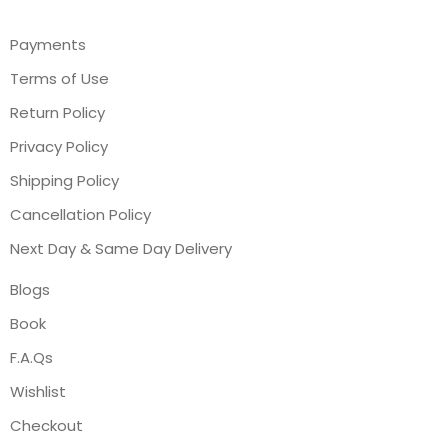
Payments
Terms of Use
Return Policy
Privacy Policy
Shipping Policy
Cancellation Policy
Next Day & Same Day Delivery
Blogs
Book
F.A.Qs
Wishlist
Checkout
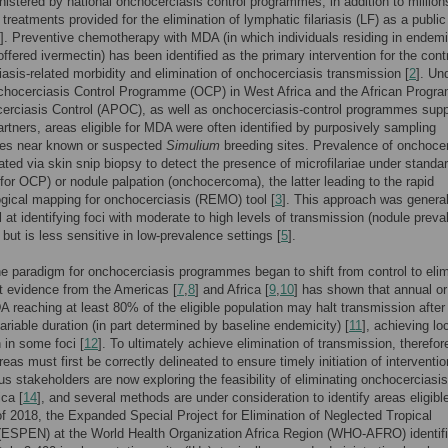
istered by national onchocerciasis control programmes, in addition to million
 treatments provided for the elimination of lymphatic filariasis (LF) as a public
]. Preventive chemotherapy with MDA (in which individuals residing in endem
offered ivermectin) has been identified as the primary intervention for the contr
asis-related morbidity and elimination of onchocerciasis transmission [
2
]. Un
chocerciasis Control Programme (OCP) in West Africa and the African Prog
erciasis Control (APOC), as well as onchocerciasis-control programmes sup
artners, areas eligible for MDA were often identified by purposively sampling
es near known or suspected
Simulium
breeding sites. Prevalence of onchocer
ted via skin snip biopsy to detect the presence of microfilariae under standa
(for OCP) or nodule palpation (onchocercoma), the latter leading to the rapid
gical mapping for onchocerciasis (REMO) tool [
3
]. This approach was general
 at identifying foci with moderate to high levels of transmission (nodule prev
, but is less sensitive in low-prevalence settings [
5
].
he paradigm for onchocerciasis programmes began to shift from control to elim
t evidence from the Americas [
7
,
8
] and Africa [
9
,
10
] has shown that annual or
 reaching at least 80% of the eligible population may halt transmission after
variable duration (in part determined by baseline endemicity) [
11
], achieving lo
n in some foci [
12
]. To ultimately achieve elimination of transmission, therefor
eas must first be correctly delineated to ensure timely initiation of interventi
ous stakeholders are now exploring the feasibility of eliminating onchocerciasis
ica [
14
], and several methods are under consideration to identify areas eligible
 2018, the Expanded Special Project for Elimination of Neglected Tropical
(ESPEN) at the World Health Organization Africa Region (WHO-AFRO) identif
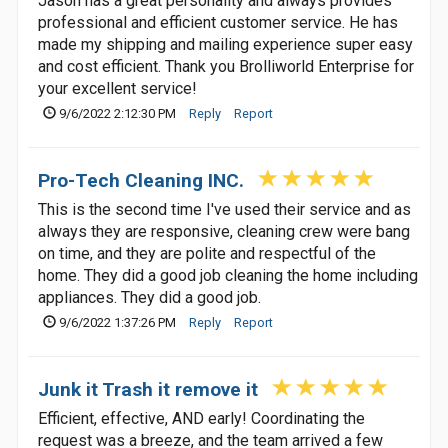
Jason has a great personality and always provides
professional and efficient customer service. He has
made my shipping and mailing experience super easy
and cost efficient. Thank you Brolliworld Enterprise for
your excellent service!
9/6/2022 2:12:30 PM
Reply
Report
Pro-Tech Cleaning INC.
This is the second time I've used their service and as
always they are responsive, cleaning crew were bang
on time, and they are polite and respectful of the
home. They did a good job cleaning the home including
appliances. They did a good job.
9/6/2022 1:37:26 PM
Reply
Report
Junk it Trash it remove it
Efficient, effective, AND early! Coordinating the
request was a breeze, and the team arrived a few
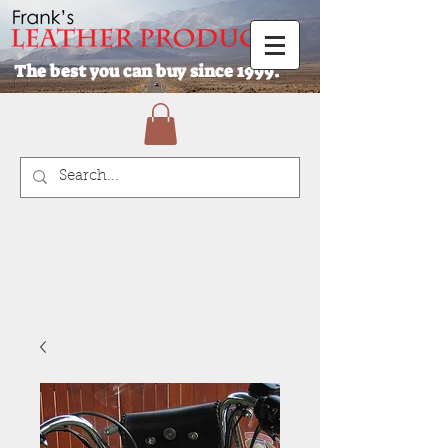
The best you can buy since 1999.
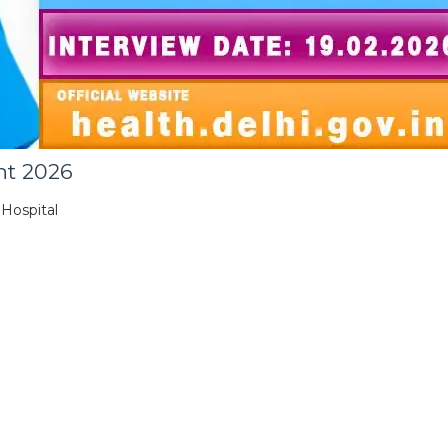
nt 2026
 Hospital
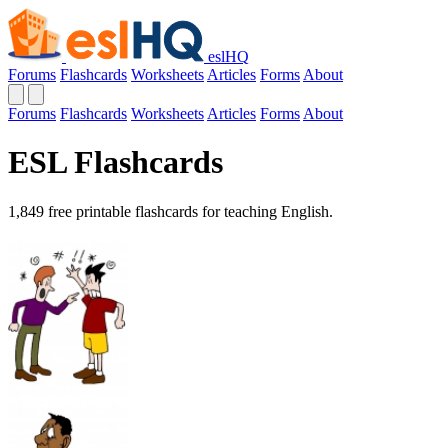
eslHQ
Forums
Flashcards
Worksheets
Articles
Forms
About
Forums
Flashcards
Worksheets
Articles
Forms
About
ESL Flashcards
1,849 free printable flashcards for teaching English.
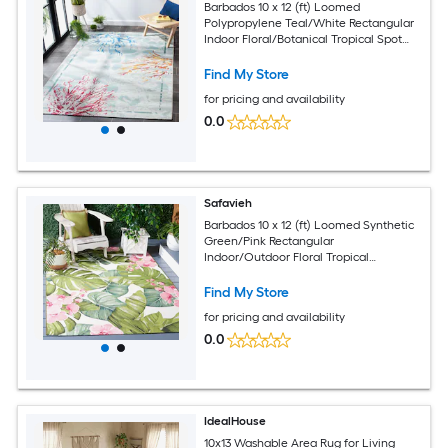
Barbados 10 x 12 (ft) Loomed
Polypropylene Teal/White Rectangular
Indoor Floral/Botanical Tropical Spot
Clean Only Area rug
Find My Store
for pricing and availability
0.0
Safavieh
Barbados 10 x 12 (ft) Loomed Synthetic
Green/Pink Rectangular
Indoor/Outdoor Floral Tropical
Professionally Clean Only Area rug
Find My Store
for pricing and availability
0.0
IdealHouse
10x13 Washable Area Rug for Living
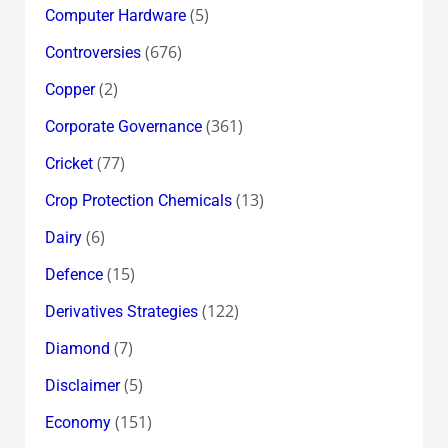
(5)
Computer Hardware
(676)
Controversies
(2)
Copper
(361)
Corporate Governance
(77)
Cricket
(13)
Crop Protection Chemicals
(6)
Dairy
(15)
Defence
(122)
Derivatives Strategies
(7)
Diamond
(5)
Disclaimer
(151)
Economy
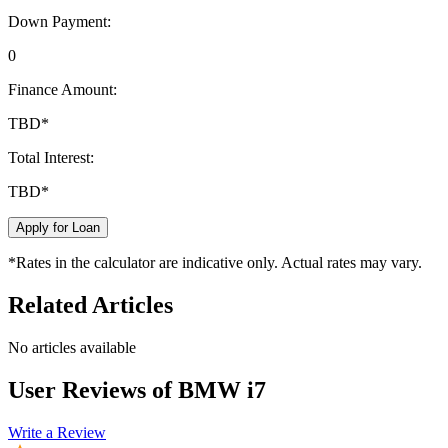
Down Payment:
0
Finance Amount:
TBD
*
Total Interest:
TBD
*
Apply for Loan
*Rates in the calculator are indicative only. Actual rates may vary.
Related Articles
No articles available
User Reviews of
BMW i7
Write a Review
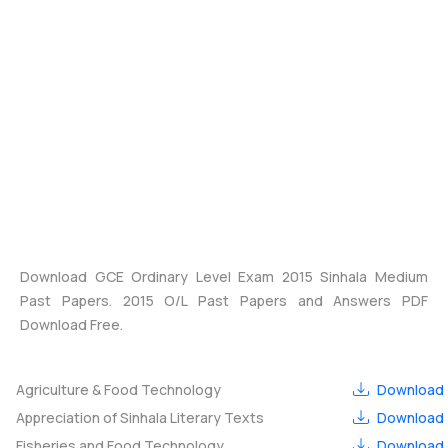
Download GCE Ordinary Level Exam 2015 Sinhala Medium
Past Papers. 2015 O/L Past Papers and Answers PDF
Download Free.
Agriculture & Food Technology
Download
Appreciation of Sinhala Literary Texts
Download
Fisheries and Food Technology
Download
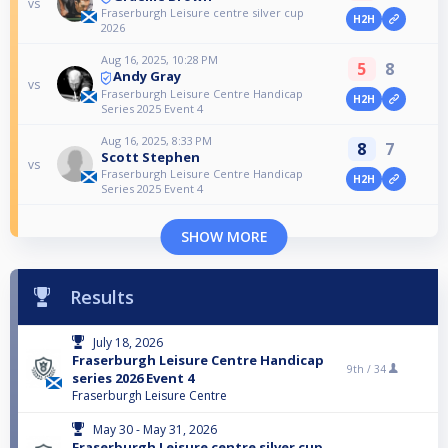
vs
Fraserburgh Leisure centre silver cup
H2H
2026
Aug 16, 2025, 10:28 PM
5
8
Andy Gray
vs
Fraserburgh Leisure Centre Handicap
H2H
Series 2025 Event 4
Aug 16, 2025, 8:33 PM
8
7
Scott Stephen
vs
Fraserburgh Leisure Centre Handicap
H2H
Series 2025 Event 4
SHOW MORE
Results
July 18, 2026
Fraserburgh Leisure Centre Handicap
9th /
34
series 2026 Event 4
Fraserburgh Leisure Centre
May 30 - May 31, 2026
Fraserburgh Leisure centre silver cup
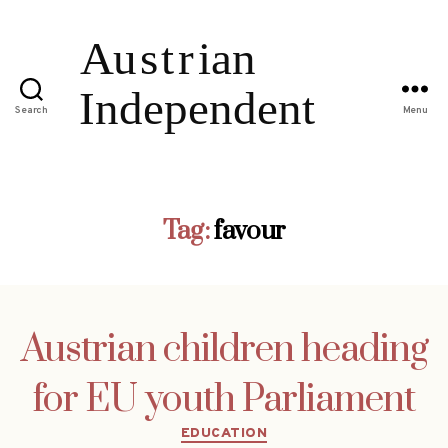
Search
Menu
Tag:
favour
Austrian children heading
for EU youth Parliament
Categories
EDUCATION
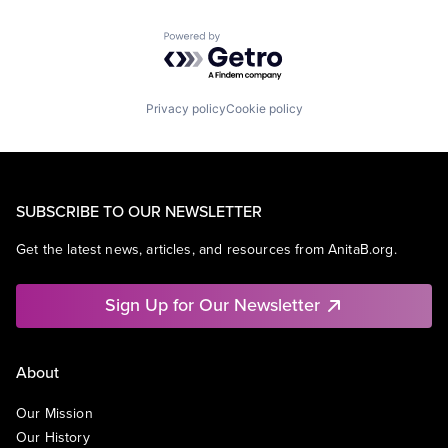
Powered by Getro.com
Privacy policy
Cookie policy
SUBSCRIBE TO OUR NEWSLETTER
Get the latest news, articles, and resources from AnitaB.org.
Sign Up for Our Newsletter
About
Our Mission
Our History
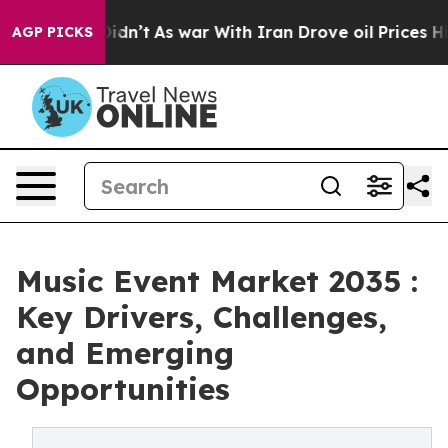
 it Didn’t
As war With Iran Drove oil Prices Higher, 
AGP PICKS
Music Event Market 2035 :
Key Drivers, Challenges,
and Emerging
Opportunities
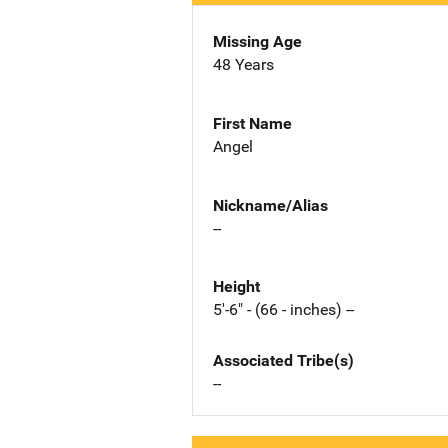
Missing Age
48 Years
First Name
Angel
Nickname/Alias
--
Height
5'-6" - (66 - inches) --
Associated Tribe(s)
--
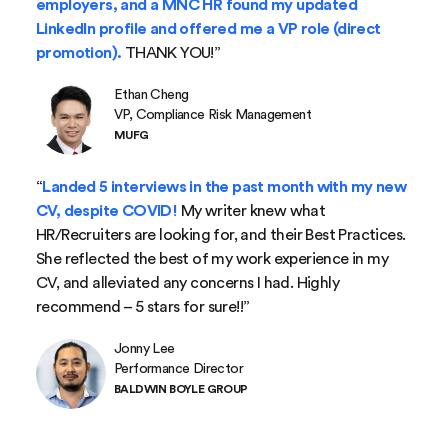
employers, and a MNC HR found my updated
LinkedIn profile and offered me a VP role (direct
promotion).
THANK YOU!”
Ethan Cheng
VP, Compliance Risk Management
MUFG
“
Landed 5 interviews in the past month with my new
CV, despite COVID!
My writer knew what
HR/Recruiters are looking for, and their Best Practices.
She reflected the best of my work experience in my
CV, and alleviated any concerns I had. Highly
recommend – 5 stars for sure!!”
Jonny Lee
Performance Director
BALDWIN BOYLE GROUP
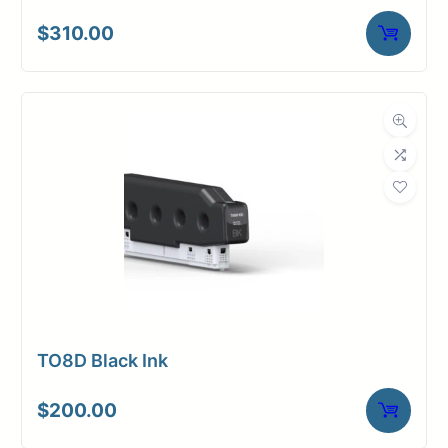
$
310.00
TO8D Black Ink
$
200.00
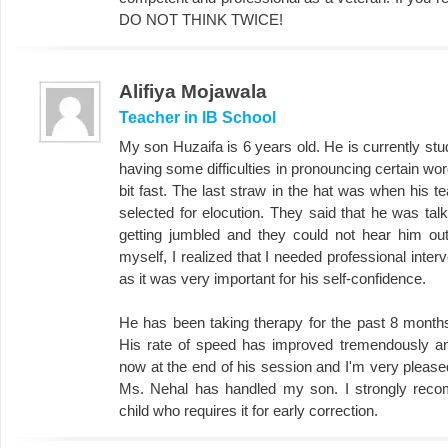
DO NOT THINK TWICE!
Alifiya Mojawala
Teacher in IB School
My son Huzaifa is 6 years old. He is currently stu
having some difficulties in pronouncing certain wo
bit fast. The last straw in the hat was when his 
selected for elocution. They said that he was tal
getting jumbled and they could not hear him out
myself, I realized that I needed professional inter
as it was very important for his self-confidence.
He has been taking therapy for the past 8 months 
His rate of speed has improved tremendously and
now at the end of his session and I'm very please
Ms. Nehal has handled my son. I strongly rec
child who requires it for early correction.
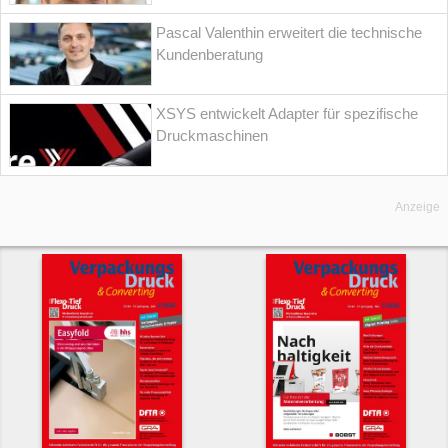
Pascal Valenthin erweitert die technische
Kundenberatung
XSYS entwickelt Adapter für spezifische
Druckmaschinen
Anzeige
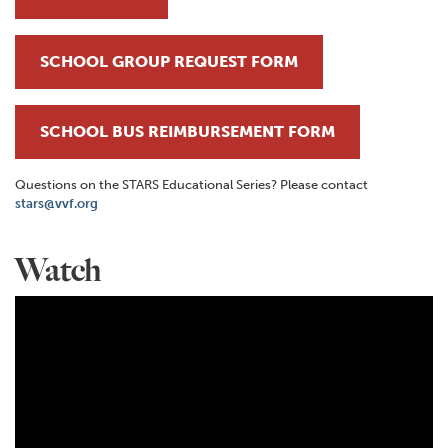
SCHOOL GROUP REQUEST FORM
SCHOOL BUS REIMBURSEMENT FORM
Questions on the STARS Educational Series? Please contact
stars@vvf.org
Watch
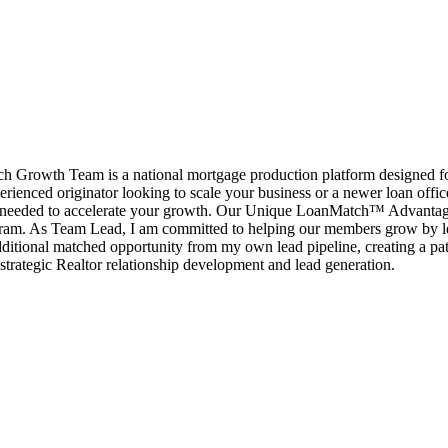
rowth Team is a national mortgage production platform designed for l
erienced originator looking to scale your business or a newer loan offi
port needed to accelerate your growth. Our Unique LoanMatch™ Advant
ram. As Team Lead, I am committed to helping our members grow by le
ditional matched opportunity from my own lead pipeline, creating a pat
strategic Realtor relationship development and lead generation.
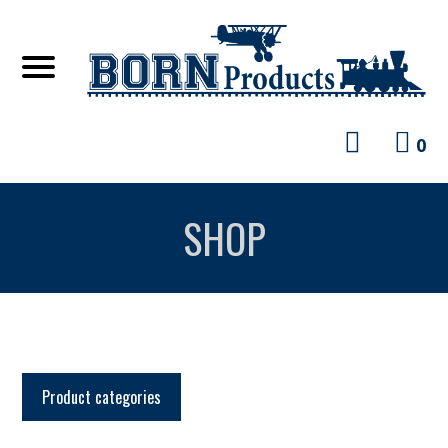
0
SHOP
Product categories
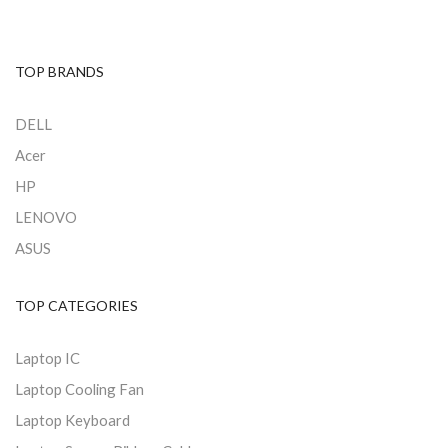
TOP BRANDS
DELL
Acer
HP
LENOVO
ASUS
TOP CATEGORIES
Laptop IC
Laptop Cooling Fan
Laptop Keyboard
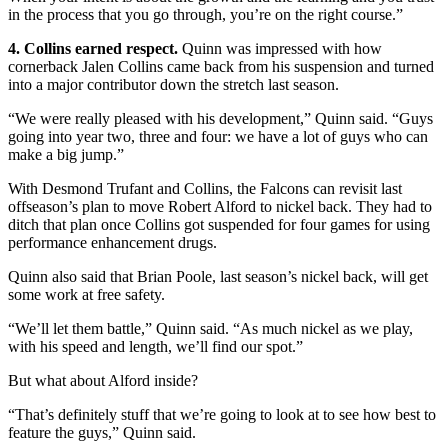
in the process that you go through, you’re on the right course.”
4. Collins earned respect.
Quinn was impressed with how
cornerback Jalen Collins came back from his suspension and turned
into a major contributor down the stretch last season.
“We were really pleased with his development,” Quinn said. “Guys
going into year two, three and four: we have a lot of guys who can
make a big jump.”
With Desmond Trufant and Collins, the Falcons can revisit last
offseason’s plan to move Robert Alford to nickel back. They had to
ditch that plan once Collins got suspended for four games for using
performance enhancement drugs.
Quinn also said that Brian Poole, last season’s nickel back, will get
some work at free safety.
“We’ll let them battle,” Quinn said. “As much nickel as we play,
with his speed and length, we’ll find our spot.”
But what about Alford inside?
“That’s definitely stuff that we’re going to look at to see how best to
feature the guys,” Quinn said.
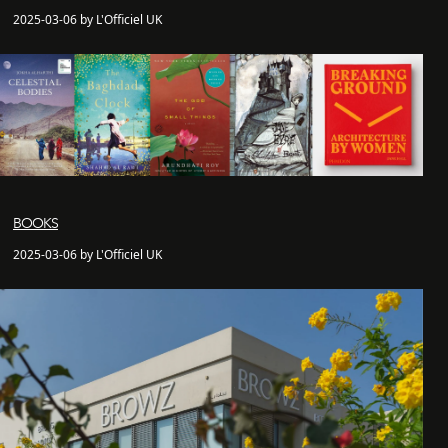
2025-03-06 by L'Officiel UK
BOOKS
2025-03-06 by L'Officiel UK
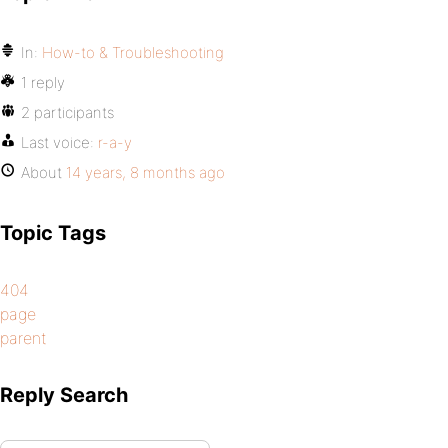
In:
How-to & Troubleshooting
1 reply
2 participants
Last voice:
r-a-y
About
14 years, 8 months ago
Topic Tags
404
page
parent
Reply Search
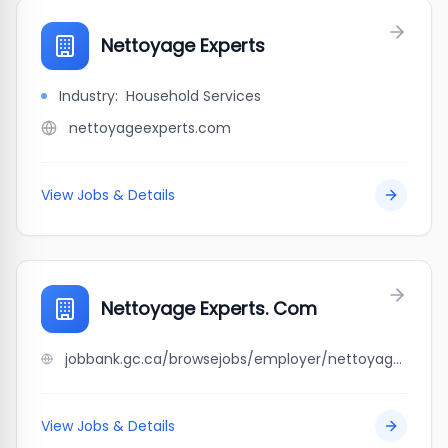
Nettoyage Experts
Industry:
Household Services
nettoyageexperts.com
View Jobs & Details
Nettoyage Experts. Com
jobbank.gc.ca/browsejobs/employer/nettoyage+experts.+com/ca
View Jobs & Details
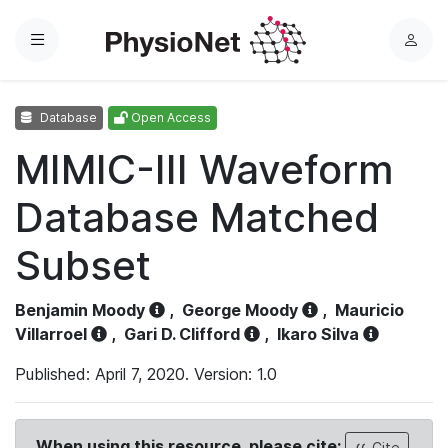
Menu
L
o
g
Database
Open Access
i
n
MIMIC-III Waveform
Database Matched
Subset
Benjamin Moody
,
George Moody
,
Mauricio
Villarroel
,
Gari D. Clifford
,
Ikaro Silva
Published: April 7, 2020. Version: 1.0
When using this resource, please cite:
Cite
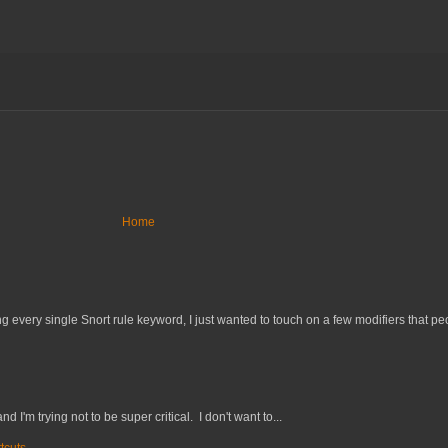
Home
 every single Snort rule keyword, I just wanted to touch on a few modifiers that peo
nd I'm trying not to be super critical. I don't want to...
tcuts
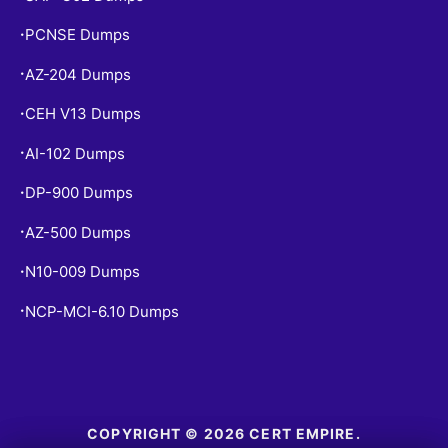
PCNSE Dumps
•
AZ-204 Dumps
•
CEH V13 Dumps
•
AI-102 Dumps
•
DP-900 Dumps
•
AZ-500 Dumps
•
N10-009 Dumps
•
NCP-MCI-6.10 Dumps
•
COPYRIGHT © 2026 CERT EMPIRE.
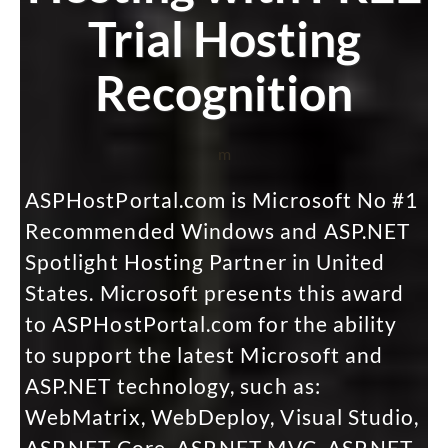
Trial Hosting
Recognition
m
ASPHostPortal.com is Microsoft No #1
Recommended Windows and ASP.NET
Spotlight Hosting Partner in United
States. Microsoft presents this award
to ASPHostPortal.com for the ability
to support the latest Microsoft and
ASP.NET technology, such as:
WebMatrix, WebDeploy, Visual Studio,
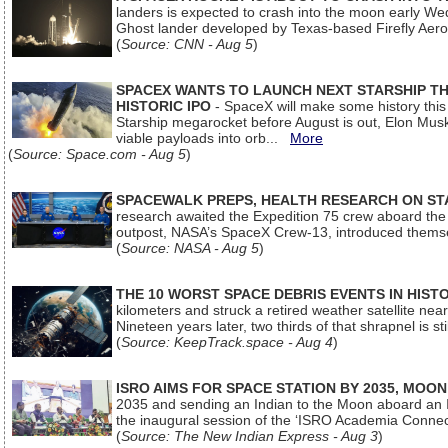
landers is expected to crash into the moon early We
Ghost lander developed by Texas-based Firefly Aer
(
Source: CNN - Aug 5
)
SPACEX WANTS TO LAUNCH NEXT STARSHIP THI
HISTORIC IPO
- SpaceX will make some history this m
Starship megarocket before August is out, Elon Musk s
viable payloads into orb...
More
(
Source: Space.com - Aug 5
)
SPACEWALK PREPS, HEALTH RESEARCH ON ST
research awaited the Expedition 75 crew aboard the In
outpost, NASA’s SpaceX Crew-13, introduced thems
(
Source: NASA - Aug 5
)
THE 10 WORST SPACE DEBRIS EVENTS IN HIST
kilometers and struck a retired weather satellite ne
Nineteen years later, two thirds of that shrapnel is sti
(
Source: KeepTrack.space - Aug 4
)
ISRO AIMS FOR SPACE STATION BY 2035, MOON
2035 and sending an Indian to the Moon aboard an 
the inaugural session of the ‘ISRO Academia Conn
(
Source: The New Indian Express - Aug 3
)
################
• [Work required]:
Every line containing the word "Dumps" must be copied from the material above.

• [Your solution]:
PCNSE Dumps
AZ-204 Dumps
CEH V13 Dumps
AI-102 Dumps
DP-900 Dumps
AZ-500 Dumps
N10-009 Dumps
NCP-MCI-6.10 Dumps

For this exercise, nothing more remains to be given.